I’m far away from a promotion, and my responsibilities leave me with little opportunity for growth.
Now, I’m barely hanging on to my position because my boss finds reasons to judge me hard.
As much as I dread asking, I have to ask this bastard. “Excuse me, Mr. Cochran. I hate to do this, but I need to leave.”
“Why now?” Damn it, I forgot I had to leave early last week for a parent-teacher conference, which was stupid because they told me he is a model student. I didn’t need to be there at all. It was a waste of my time and a waste of asking for time off.
“My brother…um…”
“Don’t ‘um’ me, girl. You’re supposed to be an adult. Maybe you should send him to a home if he’s too much trouble.”
“That’s not…fair.” He has no idea what it’s like to lose most of your family and try to keep the only family you have left together.
“Enough. Go.” I hurry out of here before he fires me.
I know it won’t be long before he cans me.
Damn it. I rush to the station that the officer gave me, taking the train and then the bus.
By the time I arrive, it’s over an hour later, although it feels like six.
God, what has he done? It doesn’t make sense because he’s a good boy. Foolish, but good.
I enter the intimidating station, which appears to have recently undergone a makeover. Police officers move around, back and forth, in their uniforms and guns. I didn’t do anything wrong, and yet I feel guilty.
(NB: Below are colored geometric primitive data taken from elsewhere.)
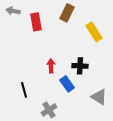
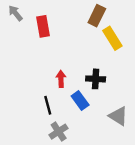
gray arrow: (13, 11) -> (15, 13), turned 40
brown rectangle: (67, 13) -> (97, 16), moved
black line: (24, 90) -> (48, 105), moved

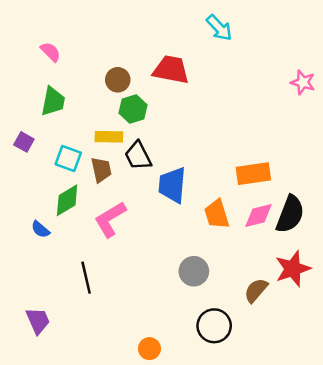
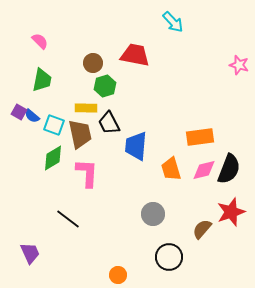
brown trapezoid: (101, 170) -> (80, 134), size x1.4
pink L-shape: (110, 219) -> (87, 173), turned 124
blue semicircle: (40, 229) -> (32, 116), moved
black line: (86, 278) -> (68, 219), turned -40

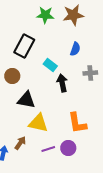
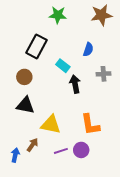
brown star: (73, 15) -> (101, 15), moved
black triangle: (26, 100) -> (25, 105), moved

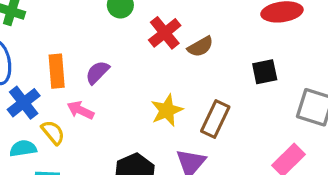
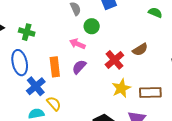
red cross: (165, 33) -> (114, 60), moved
pink arrow: (80, 110) -> (77, 44), moved
brown rectangle: (215, 119) -> (150, 92), turned 65

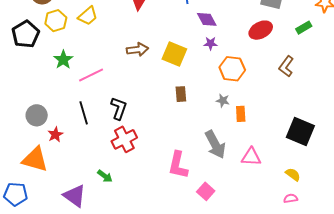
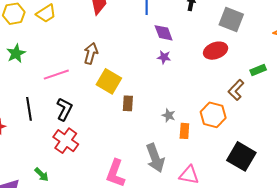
green rectangle: (304, 28) -> (258, 70), moved
brown arrow: (137, 50) -> (91, 53), turned -75
yellow square: (174, 54) -> (109, 81), moved
orange hexagon: (232, 69) -> (213, 115), moved
pink line: (91, 75) -> (56, 75), moved
red cross: (124, 139) -> (66, 141), turned -35

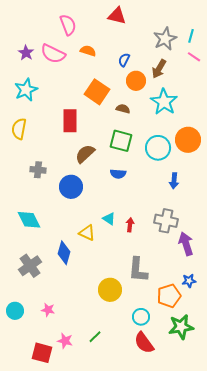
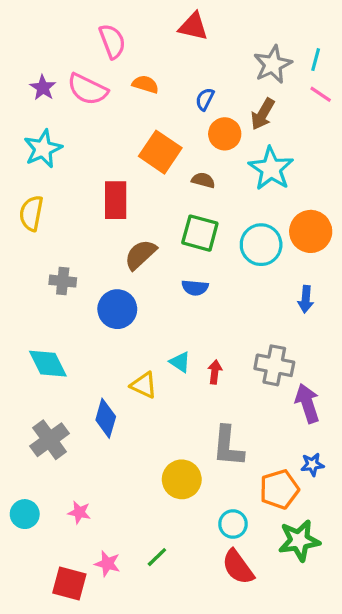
blue arrow: (174, 181) -> (306, 299), moved

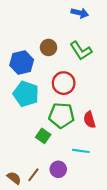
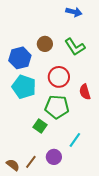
red semicircle: (90, 120) -> (85, 92), moved
cyan line: (81, 151) -> (75, 140), turned -63

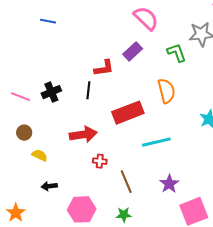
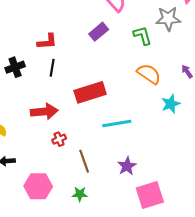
red L-shape: (104, 68) -> (47, 42), moved
orange semicircle: (166, 91) -> (149, 74), moved, turned -45
red cross: (100, 161) -> (59, 139), turned -32

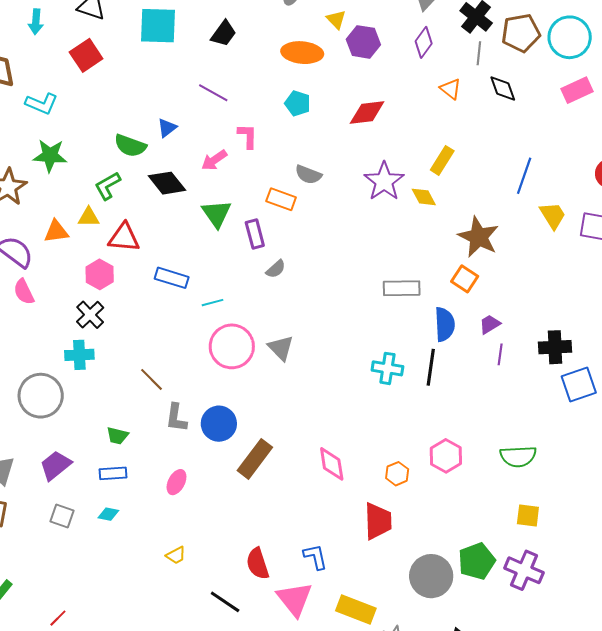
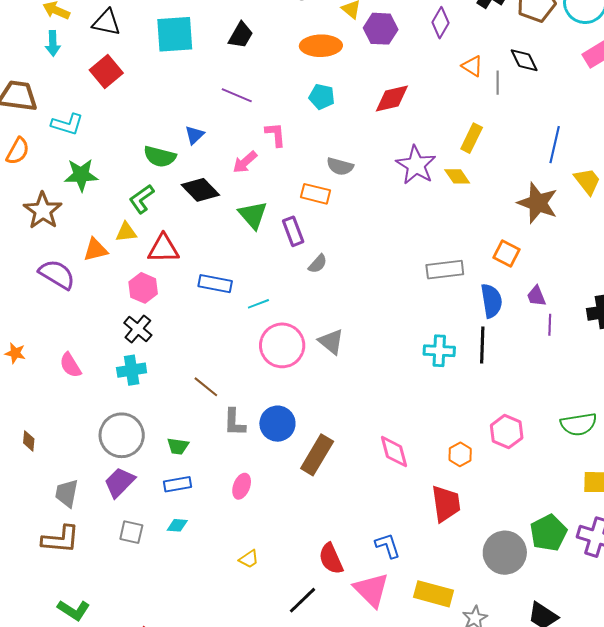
gray line: (479, 53) -> (498, 83), moved
brown star: (478, 237) -> (538, 203), moved
pink semicircle: (24, 292) -> (70, 365), moved
purple trapezoid: (490, 324) -> (536, 296), turned -75
gray circle: (41, 396) -> (122, 435), moved
black line: (225, 602) -> (303, 600), turned -72

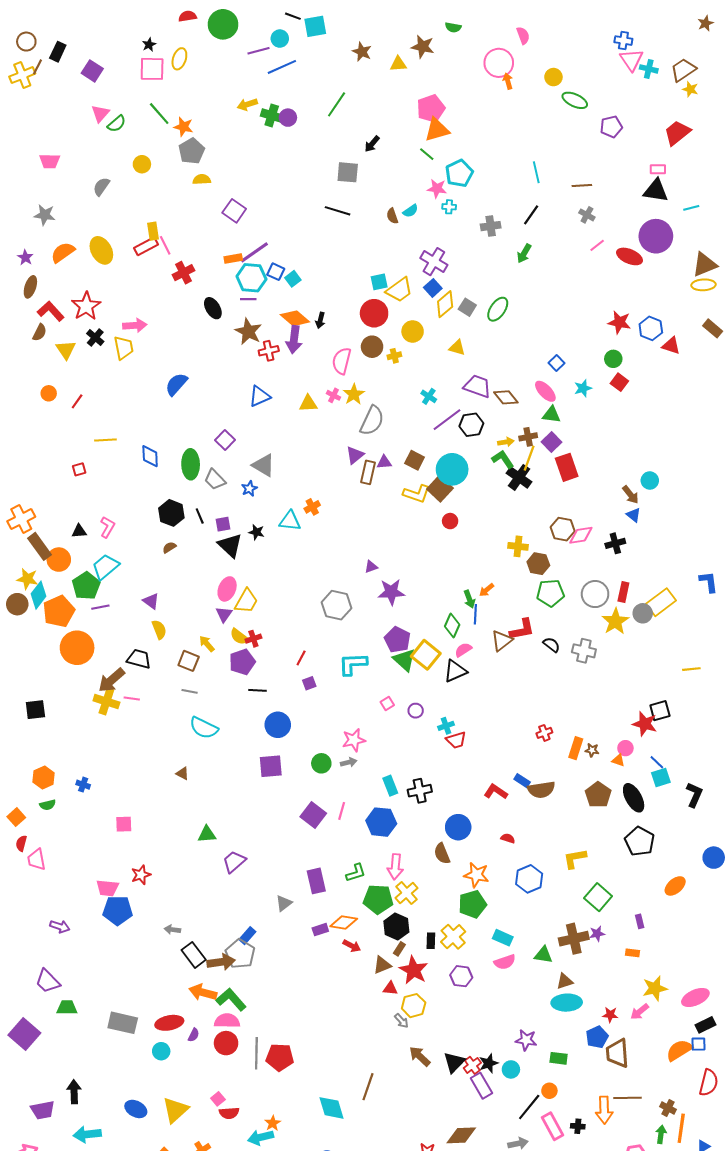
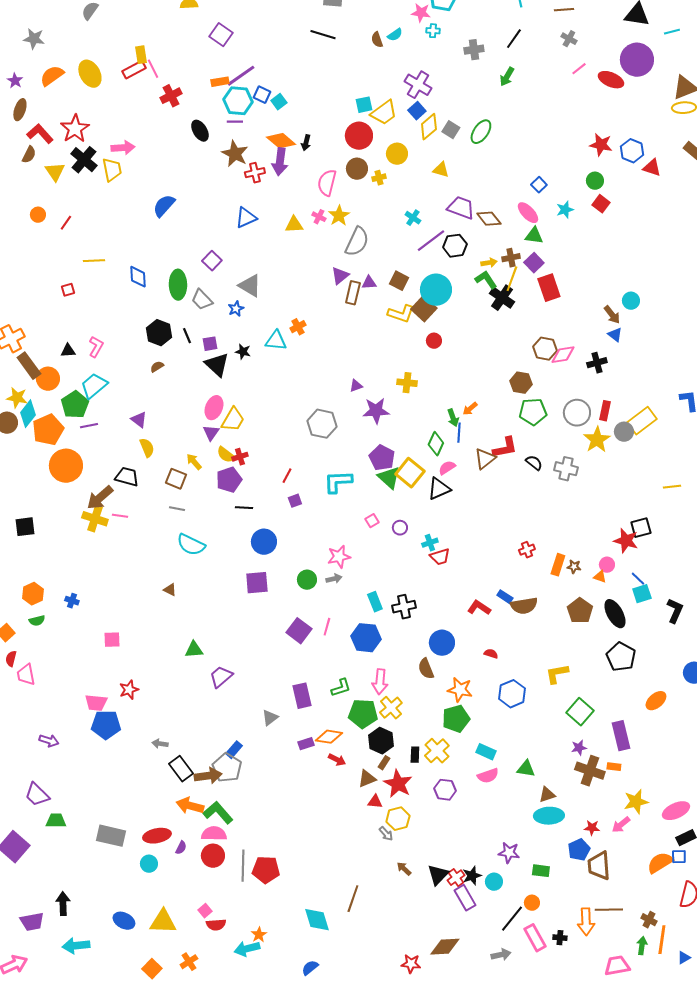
black cross: (95, 338) -> (84, 160), size x1.5
yellow cross: (518, 546) -> (407, 383), moved
purple rectangle: (640, 921) -> (621, 736), size x2.0
brown cross: (574, 939) -> (590, 771), moved, turned 32
brown arrow: (420, 1056) -> (404, 869), size x0.7
yellow triangle: (175, 1110) -> (163, 922), turned 44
There is a woman at the front desk who, although female, seems scarier than the men.
“Miss, can I help you?” she asks in a brisk tone. She clearly doesn’t have time for me and isn’t in the mood to deal with a wishy-washy person, but the last time I was at one of these places, it was to deal with my parents’ effects after their deaths.
I nervously smile at her and move to the edge of the counter and say, “Hello, I’m here to get my brother, Noah Scott. He’s a minor.”
“Oh, sure. Let me get the arresting officer.” Before she does, a handsome blond officer approaches me.
He smiles, but I don’t trust it. I remember there being a lot of great cops when my parents died, but something is disconcerting about this person that makes his smile overtly sinister.
He sticks out his hand and I shake it, even though I want nothing to do with him.
“Hello, you must be Angel Scott. I’m Officer Anthony Fields.” It’s not that I have a thing against cops, but this man could send my brother to jail and get him taken away from me, so maybe that’s why I was getting the uncomfortable vibe.
“Please, come this way.” He leads me to a small interrogation room.
“Where is he?” I ask, wanting to see him and make sure he’s okay. He has to be frightened. This isn’t like him, and he must be panicking. I know I am.
“Currently in a youth lock-up.”
“What happened?” I stop and turn to face him, nearly slamming into his chest. He reaches out and grips my forearms. “Sorry.”
He points to the plastic chair in front of the table. “Please take a seat.”